-- Data for the task follows --

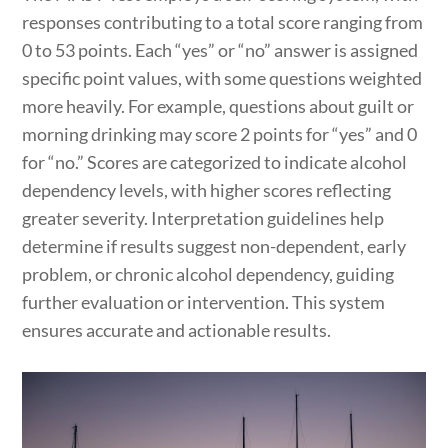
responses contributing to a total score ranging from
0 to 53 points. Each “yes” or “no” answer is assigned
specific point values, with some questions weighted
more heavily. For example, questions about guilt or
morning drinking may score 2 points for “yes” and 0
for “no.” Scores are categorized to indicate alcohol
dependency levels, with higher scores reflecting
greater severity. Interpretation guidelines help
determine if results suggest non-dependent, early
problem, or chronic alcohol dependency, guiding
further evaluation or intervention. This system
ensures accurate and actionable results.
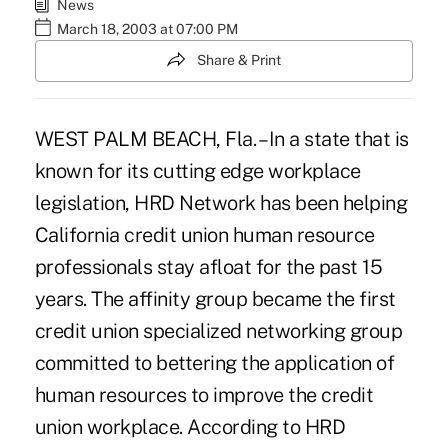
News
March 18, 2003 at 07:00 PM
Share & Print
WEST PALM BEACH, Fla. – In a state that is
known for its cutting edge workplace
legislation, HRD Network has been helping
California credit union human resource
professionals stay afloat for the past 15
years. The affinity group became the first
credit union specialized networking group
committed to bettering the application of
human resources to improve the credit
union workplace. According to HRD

-- Data for the task concluded --

- _Required work_: All lines of the records above that contain the word "credit" are to be copied out.

- _Answer space_:
California credit union human resource
credit union specialized networking group
human resources to improve the credit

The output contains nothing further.